Brief:
Which lines in the listing below contain "Fraga"? Copy each of them.

Information provided:
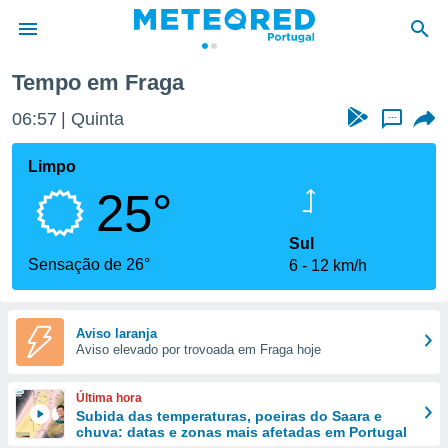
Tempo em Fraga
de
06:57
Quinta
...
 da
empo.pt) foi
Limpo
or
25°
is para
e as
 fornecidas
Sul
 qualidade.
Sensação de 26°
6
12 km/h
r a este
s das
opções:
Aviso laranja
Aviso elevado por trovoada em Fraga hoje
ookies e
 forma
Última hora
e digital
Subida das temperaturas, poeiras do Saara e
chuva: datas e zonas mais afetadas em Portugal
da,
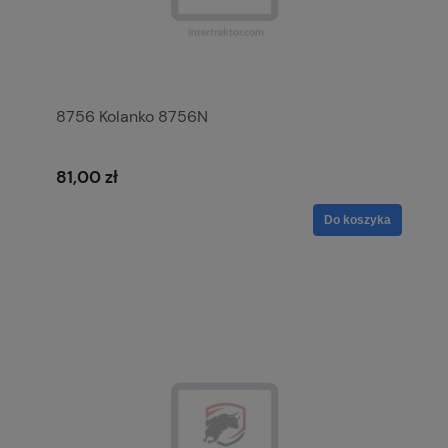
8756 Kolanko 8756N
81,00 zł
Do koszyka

...

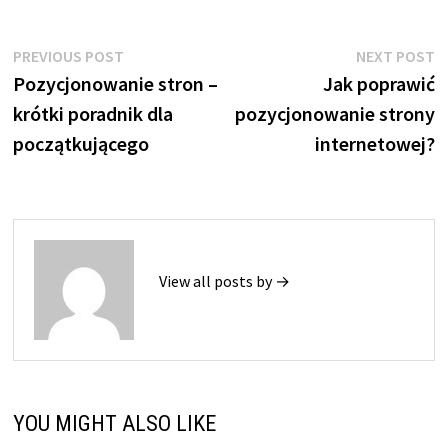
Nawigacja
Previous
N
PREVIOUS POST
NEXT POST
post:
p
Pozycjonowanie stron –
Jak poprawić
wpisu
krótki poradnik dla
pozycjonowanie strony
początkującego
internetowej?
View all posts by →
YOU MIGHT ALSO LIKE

Solution:
Tempo em Fraga
Aviso elevado por trovoada em Fraga hoje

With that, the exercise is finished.